This beefcake just trimmed the fat.
Chris Hemsworth had to eat roughly one-quarter of his normal intake to slim down for his upcoming shipwreck movie, “In the Heart of the Sea.”
“We (had) to shoot the really skinny stuff where we drop down to 500, 600, 700 calories a day, (for) three or four weeks,” Hemsworth told “Entertainment Tonight” of his preparation for the role.
In the movie, which will be out in December, the hunky Aussie portrays a sailor who was marooned after the real-life 1820 whale attack that inspired Herman Melville’s “Moby Dick.”
Experts say it’s unsafe to eat fewer than 1,200 calories a day without a doctor’s supervision.
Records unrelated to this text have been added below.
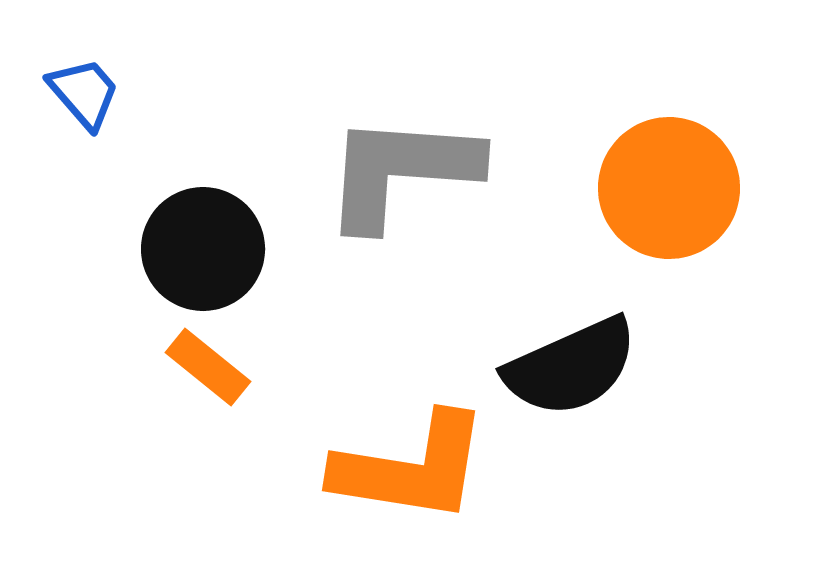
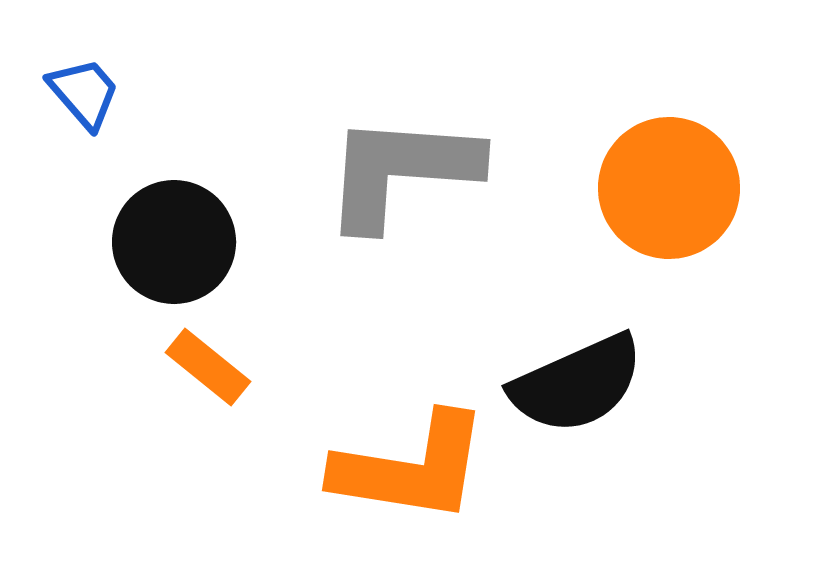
black circle: moved 29 px left, 7 px up
black semicircle: moved 6 px right, 17 px down
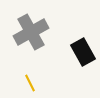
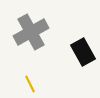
yellow line: moved 1 px down
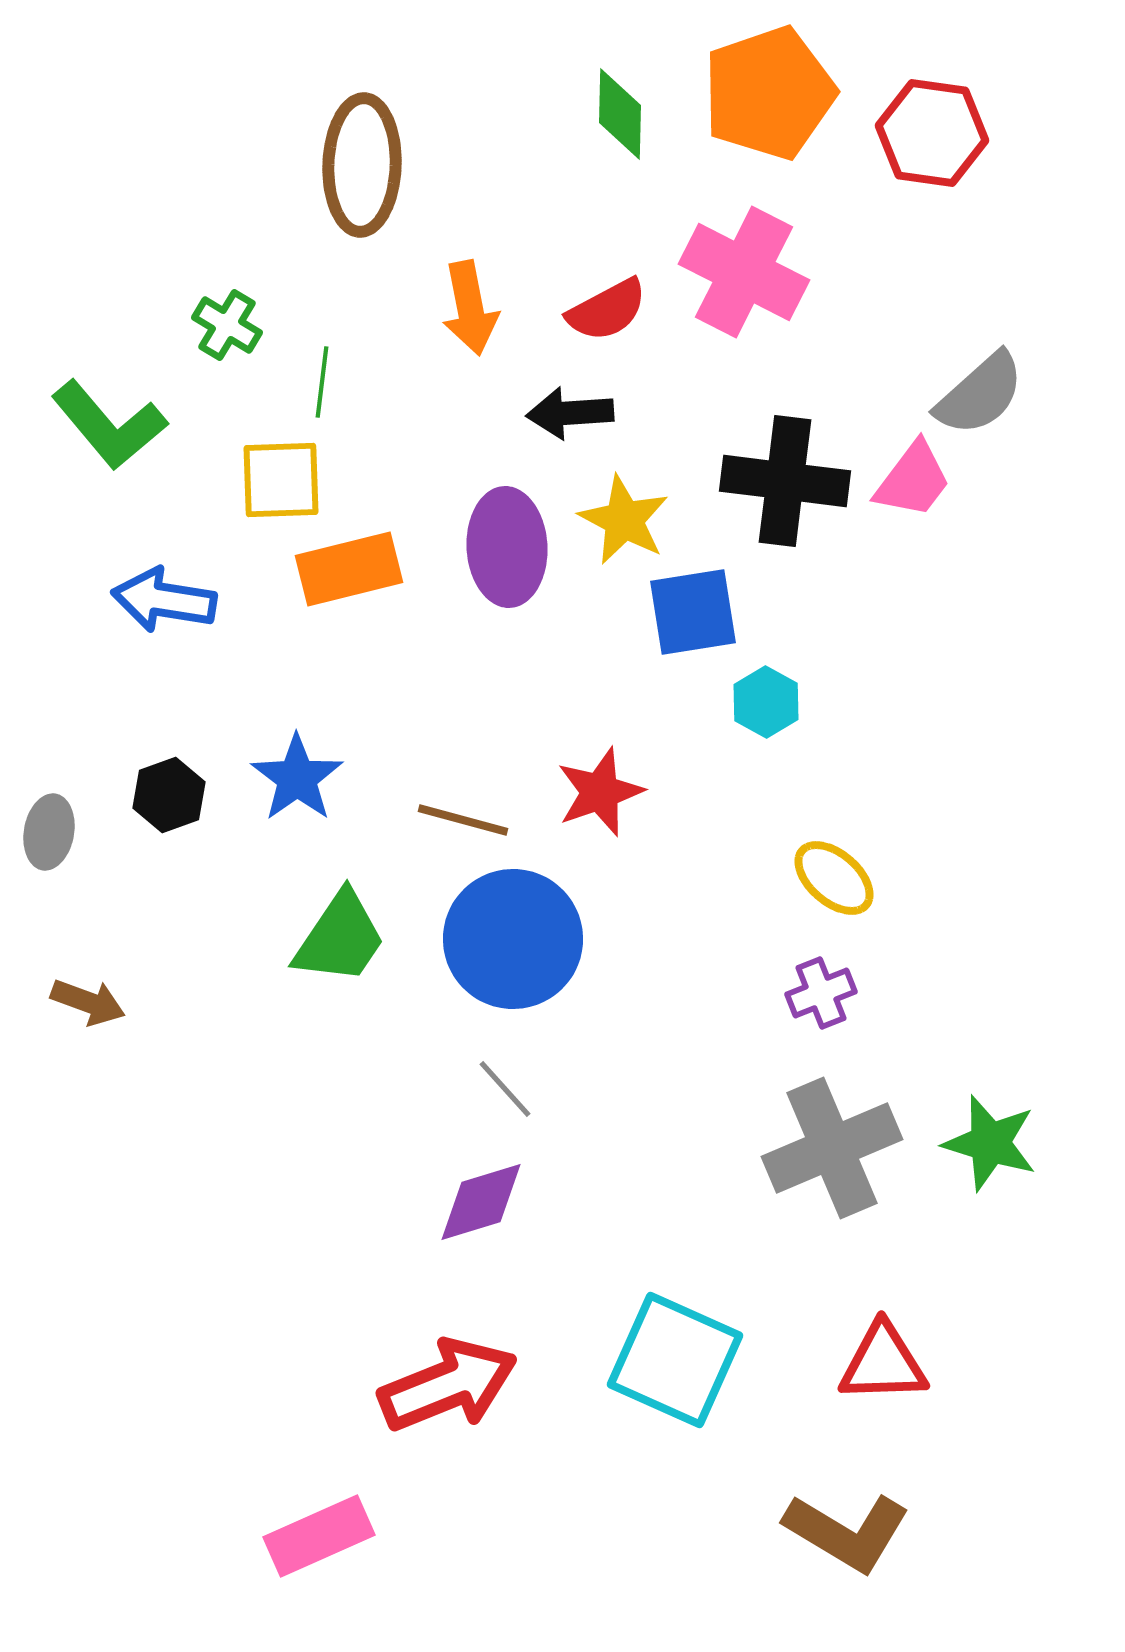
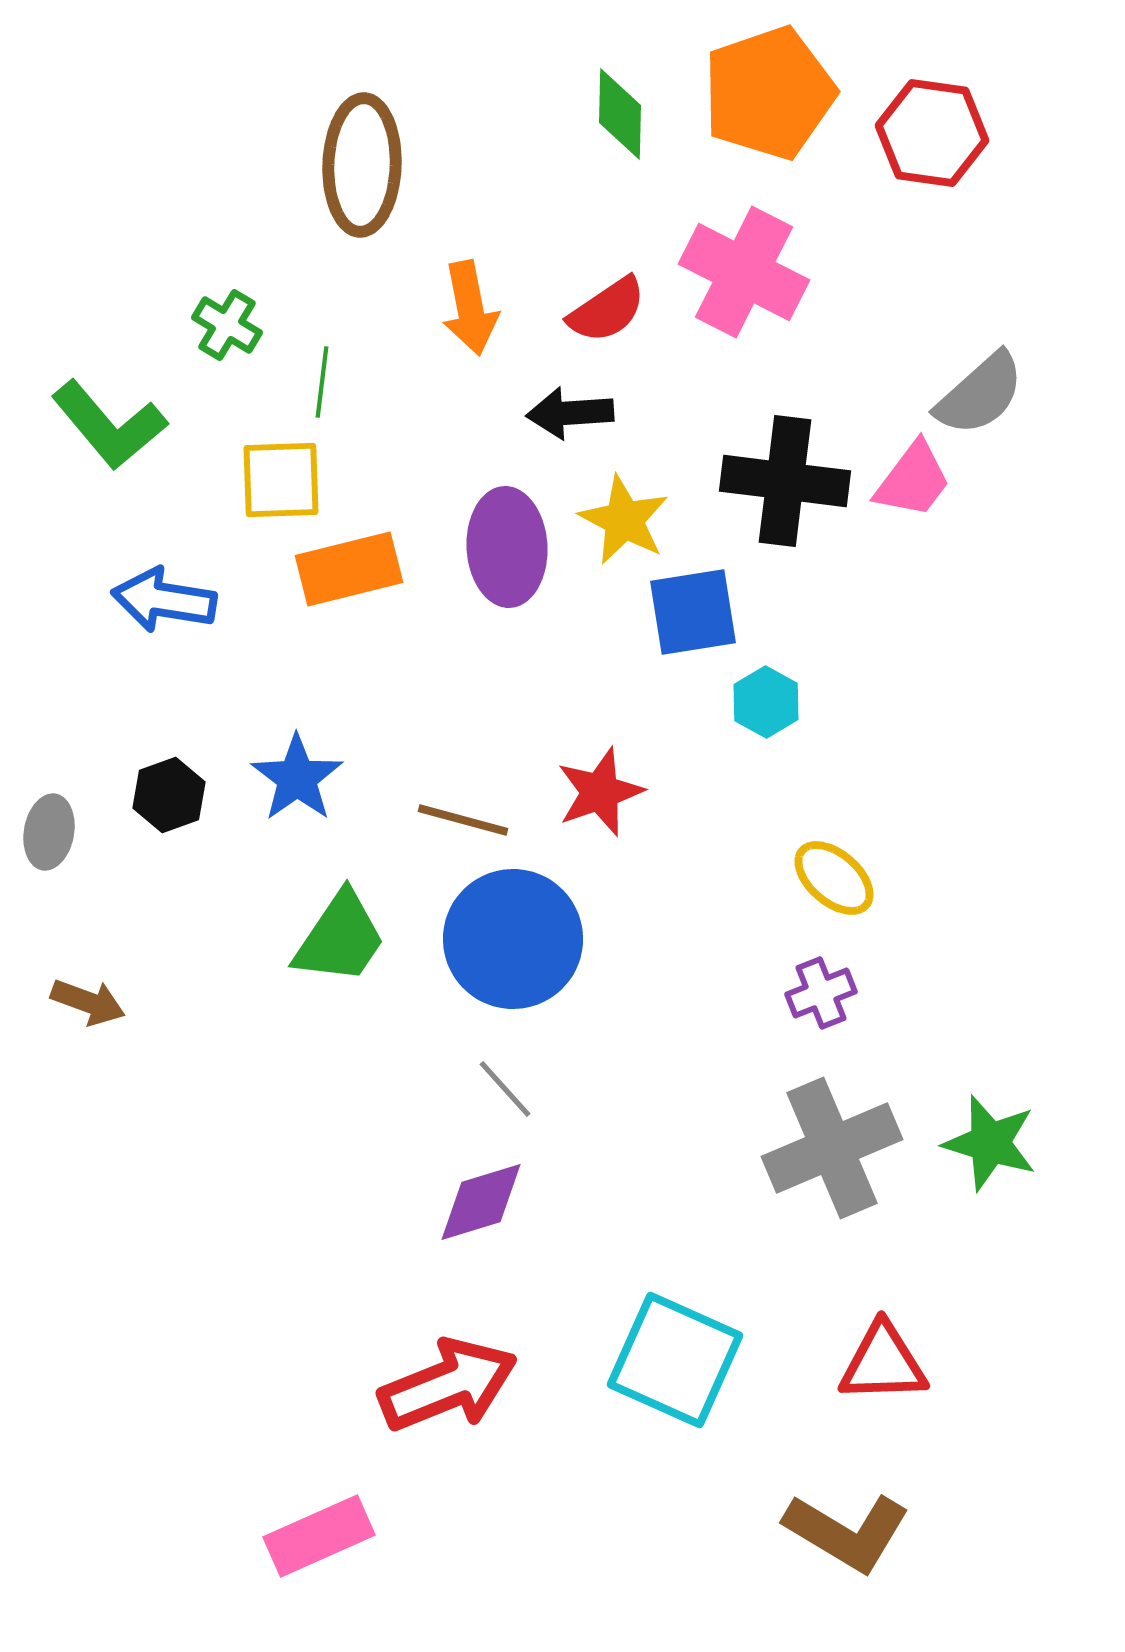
red semicircle: rotated 6 degrees counterclockwise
“One to two pounds a week is healthy” weight loss, said Keri Gans, a nutritionist and author of “The Small Change Diet.”
“But if you do it his way, you could definitely get dehydrated. I’m surprised he was able to learn his lines and act and perform because basically he’s starving himself. I’m also surprised he wasn’t irritable.”
He certainly was hungry. Five hundred calories a day is next to nothing. Federal guidelines say that people like the 31-year-old Hemsworth, who is 6-foot-3 and 200 pounds, need at least 2,400 calories per day.
“Basically, they starved him,” Gans said. “It shows what people will do for a movie role.”
The eating regimen for the film is the opposite of the star’s preparation for “Thor” in 2010, when he said he packed on 20 pounds by practically eating and working out all day.
Anyone considering following Hemsworth’s diet should be reminded that a Big Mac at McDonald’s is 530 calories and a grilled chicken club sandwich is 510 calories.
Clean your plate and you break your diet.